In New Zealand, the series is distributed by Sky's SoHo TV channel and Neon streaming service. In the Philippines, SKY broadcasts the show via its main cable television services and other digital streaming platforms. In India, JioHotstar distributes the show. In the UK, Ireland, Italy, Germany, Austria and Switzerland, the series airs on Sky Atlantic and its accompanying streaming service Now. In Canada, House of the Dragon is available on Bell Media's Crave streaming service and its HBO linear channel. In Australia, the series is available for streaming on Binge and Foxtel.

===Home media===
The second season was released on 4K UHD Blu-ray (including a SteelBook special edition), standard Blu-ray, and DVD on November 19, 2024.

==Reception==
===Critical response===

On the review aggregation website Rotten Tomatoes, the second season holds an approval rating of 84% based on 283 reviews, with an average rating of 7.55/10. The website's critical consensus reads, "Approaching its dynastic cataclysm with a deliberate stride rather than a charging gallop, House of the Dragon carefully sets up its emotional stakes to make the fiery spectacle all the more scorching." On Metacritic, which uses a weighted average, the second season received a score of 73 out of 100 based on 40 critic reviews, indicating "generally favorable reviews".
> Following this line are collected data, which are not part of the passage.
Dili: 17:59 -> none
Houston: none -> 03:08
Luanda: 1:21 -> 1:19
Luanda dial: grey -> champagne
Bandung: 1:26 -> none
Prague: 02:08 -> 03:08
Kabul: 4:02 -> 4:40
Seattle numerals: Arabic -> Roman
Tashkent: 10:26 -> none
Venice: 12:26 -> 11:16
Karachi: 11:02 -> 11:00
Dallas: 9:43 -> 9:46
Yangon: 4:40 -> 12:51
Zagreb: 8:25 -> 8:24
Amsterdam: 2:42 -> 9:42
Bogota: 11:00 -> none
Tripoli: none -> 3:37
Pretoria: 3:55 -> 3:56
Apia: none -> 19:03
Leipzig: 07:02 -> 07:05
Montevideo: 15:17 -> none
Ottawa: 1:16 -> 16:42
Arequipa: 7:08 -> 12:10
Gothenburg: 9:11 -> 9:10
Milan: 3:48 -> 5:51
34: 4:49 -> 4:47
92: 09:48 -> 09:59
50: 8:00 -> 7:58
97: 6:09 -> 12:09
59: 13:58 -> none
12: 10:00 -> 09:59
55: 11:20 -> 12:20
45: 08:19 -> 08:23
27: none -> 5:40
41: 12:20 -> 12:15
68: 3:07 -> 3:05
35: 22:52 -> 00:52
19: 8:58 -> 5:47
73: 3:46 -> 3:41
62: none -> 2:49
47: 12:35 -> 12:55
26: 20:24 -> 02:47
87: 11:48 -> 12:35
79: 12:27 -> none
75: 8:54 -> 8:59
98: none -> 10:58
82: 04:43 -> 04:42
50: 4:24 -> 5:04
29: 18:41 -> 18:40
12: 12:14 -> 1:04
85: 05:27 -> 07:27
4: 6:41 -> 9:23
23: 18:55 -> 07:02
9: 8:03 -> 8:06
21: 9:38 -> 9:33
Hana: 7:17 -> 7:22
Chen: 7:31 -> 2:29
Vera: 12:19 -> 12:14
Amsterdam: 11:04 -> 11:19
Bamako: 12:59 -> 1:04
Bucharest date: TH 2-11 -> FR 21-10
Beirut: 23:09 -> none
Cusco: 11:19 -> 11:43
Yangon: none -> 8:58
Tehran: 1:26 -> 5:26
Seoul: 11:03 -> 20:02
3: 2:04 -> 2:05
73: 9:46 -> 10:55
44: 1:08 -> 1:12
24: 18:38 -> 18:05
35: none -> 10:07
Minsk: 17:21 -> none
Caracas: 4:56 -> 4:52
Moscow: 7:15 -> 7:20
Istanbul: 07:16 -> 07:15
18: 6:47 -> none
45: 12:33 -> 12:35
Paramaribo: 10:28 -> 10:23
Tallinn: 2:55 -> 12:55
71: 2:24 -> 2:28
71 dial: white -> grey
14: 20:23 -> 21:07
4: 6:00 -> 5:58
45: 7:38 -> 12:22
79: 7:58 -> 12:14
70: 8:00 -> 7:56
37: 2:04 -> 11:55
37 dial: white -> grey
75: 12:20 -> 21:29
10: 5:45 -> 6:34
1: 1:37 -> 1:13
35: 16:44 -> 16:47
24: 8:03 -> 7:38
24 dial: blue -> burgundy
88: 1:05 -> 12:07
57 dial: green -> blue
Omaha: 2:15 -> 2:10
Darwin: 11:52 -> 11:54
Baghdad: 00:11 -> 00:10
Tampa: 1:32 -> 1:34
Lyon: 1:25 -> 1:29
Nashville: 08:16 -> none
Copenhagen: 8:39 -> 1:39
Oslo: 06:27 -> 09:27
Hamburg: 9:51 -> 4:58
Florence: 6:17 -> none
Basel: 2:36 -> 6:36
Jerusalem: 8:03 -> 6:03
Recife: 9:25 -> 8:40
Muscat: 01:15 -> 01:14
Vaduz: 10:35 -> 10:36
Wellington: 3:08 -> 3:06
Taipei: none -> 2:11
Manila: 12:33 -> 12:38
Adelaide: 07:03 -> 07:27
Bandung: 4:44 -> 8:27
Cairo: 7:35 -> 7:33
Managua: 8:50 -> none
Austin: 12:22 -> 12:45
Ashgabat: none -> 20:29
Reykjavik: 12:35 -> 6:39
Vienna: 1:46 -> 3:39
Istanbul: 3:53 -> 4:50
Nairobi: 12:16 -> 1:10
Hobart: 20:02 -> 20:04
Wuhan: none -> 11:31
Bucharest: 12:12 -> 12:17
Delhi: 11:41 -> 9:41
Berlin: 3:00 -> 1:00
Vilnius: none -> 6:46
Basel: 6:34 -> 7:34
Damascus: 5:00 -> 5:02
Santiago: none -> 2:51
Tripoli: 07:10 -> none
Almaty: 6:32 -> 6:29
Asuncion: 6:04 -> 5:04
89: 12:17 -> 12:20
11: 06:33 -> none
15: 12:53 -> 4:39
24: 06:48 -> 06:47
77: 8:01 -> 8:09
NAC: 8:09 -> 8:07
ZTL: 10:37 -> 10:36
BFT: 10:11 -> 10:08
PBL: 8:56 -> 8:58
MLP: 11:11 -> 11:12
House of the Dragon season 2: Critical reception by episode
| Season 2 (2024): Percentage of positive critics' reviews tracked by the website Rotten Tomatoes |

=== Viewership ===
Season 2 had a debut of 7.8 million viewers across linear and streaming on its Sunday night premiere, which was a 22% viewership decline from the previous season which had 10 million. In Latin America, viewership was up 30% from season 1. According to Samba TV, viewership for its initial airing of the premiere was watched by 1.3 million U.S. households, compared to 2.6 million for season 1. The series garnered its highest streaming viewership for a particular week during the week of June 17–23, 2024, according to Nielsen, garnering a viewership of 1.23 billion minutes. The viewership of the season steadily increased as further episodes were released, reaching a season-high of 8.9 million viewers across linear and streaming with the final episode. The finale also marked the highest streaming viewership for any episode of the show according to HBO.

=== Accolades ===

House of the Dragon received six Primetime Emmy Awards nominations in 2025, winning one for Primetime Emmy Award for Outstanding Makeup (Non-Prosthetic). In 2025, Emma D'Arcy earned a Best Actress in a Television Series – Drama nomination. The series also won Best Fantasy Television Series at the Saturn Awards in 2025.